* Data items
━━━━━━━━━━

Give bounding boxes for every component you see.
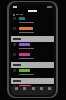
- button[interactable]: [11, 52, 54, 62]
- button[interactable]: [11, 16, 54, 26]
- button[interactable]: [11, 42, 54, 52]
- button[interactable]: [11, 26, 54, 36]
- button[interactable]: Tab 1: [21, 87, 27, 92]
- button[interactable]: Tab 0: [13, 87, 19, 92]
- button[interactable]: [11, 68, 54, 78]
- button[interactable]: Tab 4: [46, 87, 52, 92]
- button[interactable]: Tab 3: [38, 87, 44, 92]
- button[interactable]: Tab 2: [30, 87, 36, 92]
- button[interactable]: [11, 84, 54, 94]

━━━━━━━━━━

* Your objective
The answer must reproduce every line of the records above exactly, with all pictures left out.

* Your response
Give bounding boxes for every component you see.
- button[interactable]: [11, 52, 54, 62]
- button[interactable]: [11, 16, 54, 26]
- button[interactable]: [11, 42, 54, 52]
- button[interactable]: [11, 26, 54, 36]
- button[interactable]: Tab 1: [21, 87, 27, 92]
- button[interactable]: Tab 0: [13, 87, 19, 92]
- button[interactable]: [11, 68, 54, 78]
- button[interactable]: Tab 4: [46, 87, 52, 92]
- button[interactable]: Tab 3: [38, 87, 44, 92]
- button[interactable]: Tab 2: [30, 87, 36, 92]
- button[interactable]: [11, 84, 54, 94]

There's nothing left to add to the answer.